Calico is a off white plain-woven textile made from unbleached cotton - often not fully processed. It is much stronger than, say curtain lining and well worth investing in for over your stuffing.
Rolled edges are made out of stuffing and are the sausage like shapes around the outside edges of the chair. They are so important to the form of your piece and they soften the top cover away from the edge of the rough frame so it doesn't wear out.
Without a shadow of a doubt rolled edges, for some learners, are the most technical processes to master. The object of the tutorials in this section is to treat the subject so simply, but so exhaustively, that anyone handy with tools can, from the instructions given here, successfully acquire the skills to make, or repair, a rolled edge that will last for decades.
Rolled edges are so important because they form the basis of our stuffing's and, even when covered with our top cover can still be seen and felt so there is no hiding place if they are wibbly wobbly, saggy or loose!
Whatever your level of expertise -- from beginner to more advanced improver -- this section will assist you in giving your project the professional finish it deserves!
The video tutorials here are concerned only with fitted top covers - loose cover making is a different trade, but you will find a comprehensive lesson on how to make a loose cover for a chair seat cushion on this website because that is what we commonly come across to complement our mainly fitted covers.
What type of fabric? How much fabric do I need? How do I deal with a pattern repeat? How do I prepare and cut out my precious top cover and fit it my project?
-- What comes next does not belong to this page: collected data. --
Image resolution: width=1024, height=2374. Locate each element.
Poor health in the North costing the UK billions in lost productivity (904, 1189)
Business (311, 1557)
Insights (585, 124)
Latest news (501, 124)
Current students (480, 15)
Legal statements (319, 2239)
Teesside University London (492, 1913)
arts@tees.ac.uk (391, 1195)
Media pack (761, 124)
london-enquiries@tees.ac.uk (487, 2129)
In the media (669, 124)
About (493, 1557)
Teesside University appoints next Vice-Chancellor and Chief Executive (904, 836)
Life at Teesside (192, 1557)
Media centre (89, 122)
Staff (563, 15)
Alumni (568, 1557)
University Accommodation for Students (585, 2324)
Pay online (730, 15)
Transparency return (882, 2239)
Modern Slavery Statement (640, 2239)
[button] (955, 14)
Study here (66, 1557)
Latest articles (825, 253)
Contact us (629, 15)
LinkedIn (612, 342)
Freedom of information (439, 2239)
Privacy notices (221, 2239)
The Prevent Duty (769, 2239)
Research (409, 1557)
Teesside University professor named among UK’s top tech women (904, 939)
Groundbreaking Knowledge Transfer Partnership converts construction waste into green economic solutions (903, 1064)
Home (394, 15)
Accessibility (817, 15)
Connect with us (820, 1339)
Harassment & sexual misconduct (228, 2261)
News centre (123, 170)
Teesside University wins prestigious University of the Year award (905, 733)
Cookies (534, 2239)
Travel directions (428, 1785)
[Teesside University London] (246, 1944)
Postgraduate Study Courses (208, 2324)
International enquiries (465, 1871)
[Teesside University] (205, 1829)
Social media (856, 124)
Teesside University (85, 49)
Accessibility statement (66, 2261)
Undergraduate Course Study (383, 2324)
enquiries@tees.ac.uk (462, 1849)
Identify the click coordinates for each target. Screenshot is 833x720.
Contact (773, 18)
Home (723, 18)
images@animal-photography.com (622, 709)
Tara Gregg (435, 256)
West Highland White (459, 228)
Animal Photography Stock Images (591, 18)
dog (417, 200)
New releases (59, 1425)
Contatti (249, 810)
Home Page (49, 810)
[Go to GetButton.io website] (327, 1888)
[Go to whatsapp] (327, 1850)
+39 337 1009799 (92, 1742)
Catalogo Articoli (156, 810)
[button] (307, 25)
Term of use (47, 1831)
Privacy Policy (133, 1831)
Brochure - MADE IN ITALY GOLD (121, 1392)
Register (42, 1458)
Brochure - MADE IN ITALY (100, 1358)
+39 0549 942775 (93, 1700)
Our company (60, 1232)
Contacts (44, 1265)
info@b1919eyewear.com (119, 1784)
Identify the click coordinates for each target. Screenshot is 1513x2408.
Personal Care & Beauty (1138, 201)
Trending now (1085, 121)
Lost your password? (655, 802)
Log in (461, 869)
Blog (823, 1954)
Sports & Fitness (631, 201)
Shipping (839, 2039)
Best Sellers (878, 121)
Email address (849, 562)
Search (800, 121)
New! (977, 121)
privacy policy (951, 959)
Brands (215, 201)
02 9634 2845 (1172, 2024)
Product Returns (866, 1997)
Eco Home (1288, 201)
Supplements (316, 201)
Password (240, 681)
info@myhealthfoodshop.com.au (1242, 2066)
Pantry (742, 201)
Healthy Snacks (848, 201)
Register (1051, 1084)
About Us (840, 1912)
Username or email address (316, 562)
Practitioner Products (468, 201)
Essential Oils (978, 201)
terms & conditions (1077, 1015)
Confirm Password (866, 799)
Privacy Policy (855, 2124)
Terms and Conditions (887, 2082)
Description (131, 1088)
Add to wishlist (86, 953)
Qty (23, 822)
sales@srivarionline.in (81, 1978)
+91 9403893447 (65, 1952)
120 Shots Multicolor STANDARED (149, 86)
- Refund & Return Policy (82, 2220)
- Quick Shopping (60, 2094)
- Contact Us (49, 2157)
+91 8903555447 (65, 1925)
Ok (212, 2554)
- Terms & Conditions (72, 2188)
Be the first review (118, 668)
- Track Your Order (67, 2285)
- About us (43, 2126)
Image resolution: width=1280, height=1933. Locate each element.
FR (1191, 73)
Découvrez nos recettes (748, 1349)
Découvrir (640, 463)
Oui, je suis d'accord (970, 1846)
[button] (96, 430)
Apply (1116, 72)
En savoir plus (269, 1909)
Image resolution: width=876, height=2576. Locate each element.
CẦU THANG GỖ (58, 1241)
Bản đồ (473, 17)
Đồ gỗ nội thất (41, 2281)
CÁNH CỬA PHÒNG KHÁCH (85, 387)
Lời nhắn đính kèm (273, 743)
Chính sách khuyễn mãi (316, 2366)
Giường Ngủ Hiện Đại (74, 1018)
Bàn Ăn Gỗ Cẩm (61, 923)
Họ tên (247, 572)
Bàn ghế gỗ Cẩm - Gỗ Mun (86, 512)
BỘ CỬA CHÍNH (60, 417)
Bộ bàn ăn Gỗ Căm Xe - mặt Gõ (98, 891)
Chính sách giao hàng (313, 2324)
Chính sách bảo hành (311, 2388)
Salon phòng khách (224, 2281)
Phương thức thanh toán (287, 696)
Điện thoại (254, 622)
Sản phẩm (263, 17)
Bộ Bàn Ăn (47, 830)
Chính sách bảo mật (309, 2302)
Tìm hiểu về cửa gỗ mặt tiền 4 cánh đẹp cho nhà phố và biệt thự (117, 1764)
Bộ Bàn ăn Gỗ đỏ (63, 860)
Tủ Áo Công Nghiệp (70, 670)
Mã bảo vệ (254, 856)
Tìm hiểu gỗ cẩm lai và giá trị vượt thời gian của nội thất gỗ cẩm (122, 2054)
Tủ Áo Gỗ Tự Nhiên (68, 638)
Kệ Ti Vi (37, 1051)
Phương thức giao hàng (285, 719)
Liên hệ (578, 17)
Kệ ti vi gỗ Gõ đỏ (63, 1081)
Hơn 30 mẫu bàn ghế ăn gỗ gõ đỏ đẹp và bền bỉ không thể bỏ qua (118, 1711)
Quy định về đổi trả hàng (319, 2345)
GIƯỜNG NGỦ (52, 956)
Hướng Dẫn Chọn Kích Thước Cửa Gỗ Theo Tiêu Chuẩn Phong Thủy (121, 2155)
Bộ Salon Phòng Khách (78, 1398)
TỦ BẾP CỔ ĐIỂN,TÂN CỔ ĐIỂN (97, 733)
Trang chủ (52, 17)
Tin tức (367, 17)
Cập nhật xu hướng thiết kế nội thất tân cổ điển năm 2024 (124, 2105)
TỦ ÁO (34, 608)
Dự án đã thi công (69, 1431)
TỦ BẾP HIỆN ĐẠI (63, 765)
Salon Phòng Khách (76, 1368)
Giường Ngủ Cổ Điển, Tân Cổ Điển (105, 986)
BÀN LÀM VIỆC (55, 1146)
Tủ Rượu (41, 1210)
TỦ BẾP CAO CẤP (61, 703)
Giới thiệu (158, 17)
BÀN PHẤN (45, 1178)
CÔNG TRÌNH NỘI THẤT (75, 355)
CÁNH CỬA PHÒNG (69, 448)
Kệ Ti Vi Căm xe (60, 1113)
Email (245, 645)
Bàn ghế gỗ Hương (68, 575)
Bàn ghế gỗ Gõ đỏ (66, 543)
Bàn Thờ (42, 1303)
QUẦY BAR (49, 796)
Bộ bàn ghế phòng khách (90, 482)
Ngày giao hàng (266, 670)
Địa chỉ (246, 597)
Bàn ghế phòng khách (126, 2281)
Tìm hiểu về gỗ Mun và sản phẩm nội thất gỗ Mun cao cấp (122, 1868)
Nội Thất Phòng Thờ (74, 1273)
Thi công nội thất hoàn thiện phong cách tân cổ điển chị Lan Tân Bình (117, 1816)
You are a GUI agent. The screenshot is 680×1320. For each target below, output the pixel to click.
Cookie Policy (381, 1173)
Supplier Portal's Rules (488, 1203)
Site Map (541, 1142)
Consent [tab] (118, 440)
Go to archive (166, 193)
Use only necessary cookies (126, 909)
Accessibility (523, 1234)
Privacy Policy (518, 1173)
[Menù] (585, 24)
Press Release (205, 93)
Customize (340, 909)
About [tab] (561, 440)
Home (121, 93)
All these questions and more are answered in this category.
This is the culmination of all your work and it's the part everyone sees so we have to get it right!
You will see each key stage demonstrated on a wide variety of shapes, sizes and styles of chair and a sofa. This will help you adapt the techniques to the unique requirements of your particular piece.
As we near the completion of our projects it's such fun to play around with different finishes to complement the final look. In upholstery we have braids and cords, either off the shelf, or handmade, to choose from. You will need access to a sewing machine to make your own single and double piping.
Indulge in this section to give you inspiration to give a totally bespoke finish.
Help is at hand in this section to assist you with the art of deep buttoning. It's really not as difficult as it looks and this step by step guide will help you start from scratch or use an original pad.
Loose covers require real precision!
A lot of chairs and sofas have a loose cushion either on the seat or back or both. They are much more substantial than a scatter cushion. This detailed demonstration by Alison's colleague Deborah Good shows how to construct a boxed, piped seat cushion with a concealed zip for easy removal.
You will also need a sewing machine.